Work instruction:
Keep each line of the material that includes "Bathroom", and leave out the rest.

Given information:
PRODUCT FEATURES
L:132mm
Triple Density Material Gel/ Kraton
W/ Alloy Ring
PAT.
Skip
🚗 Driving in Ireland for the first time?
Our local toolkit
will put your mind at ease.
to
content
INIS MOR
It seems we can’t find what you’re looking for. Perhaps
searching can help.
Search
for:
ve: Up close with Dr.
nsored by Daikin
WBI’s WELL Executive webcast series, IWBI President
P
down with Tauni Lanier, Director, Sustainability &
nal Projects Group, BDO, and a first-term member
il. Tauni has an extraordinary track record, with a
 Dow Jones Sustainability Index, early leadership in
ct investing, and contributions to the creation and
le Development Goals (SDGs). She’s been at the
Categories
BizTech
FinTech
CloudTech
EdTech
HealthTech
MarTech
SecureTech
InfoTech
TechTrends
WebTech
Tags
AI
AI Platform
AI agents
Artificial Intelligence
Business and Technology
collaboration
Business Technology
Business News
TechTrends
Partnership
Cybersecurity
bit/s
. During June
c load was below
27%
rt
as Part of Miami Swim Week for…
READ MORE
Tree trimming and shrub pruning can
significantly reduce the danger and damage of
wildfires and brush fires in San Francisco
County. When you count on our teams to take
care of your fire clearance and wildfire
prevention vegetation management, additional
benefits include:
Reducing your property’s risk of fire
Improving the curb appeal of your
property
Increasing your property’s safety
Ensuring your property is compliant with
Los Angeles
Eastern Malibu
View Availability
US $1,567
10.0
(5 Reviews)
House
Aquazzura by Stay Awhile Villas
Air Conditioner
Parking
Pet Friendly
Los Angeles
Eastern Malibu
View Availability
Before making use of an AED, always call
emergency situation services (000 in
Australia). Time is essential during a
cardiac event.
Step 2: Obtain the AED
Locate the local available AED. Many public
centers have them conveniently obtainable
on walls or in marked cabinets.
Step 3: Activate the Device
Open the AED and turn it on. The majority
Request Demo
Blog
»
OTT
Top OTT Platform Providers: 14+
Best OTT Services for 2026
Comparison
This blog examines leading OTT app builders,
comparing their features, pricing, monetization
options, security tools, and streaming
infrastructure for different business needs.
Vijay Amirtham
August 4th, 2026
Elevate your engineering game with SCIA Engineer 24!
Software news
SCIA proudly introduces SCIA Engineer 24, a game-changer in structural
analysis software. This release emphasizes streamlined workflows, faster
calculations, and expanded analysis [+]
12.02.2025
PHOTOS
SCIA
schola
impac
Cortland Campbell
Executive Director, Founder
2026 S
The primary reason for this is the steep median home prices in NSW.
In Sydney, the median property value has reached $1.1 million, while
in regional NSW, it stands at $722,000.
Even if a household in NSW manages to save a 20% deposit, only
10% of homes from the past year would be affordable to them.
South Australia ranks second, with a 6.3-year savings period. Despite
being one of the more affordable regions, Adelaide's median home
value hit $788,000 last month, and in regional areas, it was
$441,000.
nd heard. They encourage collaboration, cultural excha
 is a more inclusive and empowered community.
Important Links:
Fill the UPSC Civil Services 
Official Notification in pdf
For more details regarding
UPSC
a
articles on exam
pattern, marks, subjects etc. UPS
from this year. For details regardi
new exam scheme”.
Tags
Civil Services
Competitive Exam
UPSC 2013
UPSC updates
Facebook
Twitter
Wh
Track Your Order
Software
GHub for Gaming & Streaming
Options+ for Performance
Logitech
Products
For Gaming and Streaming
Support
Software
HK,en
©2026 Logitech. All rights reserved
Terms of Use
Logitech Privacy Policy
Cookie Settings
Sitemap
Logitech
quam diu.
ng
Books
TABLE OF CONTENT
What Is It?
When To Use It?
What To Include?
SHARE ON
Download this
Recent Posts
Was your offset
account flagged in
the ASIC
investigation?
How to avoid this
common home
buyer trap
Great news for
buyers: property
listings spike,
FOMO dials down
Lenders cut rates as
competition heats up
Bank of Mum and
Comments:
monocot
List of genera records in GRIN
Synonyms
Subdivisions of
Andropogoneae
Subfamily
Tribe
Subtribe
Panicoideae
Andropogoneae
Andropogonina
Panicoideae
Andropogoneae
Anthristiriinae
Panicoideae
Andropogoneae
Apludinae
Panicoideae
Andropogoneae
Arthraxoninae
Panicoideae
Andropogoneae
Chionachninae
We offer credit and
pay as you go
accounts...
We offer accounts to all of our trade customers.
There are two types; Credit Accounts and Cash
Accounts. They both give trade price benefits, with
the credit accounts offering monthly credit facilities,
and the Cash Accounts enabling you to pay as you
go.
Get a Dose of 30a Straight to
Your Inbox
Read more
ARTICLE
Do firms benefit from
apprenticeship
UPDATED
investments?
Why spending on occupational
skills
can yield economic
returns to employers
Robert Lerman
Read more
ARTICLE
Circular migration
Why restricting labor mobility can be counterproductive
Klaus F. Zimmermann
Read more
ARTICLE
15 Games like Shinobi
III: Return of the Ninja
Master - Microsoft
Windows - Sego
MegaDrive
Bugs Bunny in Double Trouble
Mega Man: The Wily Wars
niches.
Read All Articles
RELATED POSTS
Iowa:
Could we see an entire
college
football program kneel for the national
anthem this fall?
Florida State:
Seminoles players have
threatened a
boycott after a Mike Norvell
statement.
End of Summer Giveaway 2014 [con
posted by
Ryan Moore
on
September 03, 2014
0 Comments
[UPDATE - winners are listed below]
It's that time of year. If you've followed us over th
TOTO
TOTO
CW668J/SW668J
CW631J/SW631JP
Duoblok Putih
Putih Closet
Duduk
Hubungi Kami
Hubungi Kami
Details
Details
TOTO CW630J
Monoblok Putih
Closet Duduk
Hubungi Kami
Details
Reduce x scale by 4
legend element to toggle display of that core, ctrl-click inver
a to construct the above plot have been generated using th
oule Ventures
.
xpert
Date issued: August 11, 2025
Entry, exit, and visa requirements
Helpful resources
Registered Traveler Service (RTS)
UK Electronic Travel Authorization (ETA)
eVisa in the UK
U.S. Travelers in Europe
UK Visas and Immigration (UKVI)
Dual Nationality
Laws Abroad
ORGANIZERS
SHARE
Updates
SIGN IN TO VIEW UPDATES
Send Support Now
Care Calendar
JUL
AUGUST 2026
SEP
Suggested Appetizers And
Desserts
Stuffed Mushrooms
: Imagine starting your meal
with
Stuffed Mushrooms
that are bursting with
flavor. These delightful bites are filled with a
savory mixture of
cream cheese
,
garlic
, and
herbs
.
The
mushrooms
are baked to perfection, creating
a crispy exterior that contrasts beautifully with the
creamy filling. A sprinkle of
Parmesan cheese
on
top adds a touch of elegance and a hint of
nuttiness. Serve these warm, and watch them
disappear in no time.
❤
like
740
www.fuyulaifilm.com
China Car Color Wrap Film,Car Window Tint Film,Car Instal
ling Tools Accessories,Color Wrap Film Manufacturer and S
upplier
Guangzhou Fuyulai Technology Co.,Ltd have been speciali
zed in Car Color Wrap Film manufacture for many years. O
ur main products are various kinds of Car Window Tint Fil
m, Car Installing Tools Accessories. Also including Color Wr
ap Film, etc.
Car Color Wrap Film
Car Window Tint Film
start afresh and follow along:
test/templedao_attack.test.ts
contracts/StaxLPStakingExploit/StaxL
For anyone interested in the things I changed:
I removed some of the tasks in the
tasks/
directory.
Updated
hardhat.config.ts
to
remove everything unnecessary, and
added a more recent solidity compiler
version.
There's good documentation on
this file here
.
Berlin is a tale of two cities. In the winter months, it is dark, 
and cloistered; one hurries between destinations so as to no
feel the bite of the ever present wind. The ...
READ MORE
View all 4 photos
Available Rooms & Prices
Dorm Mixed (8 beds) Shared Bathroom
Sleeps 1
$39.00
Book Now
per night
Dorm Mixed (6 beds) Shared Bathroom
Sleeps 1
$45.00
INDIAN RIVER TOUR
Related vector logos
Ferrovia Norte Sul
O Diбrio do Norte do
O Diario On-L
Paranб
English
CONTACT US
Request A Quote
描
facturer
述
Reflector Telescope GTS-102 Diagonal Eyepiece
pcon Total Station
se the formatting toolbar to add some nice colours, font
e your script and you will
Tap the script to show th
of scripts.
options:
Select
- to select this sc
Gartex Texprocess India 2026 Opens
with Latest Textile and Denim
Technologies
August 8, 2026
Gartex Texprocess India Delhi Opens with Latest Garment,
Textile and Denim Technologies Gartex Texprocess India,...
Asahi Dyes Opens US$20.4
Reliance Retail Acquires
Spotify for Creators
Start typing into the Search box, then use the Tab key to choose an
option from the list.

Result below:
Dorm Mixed (8 beds) Shared Bathroom
Dorm Mixed (6 beds) Shared Bathroom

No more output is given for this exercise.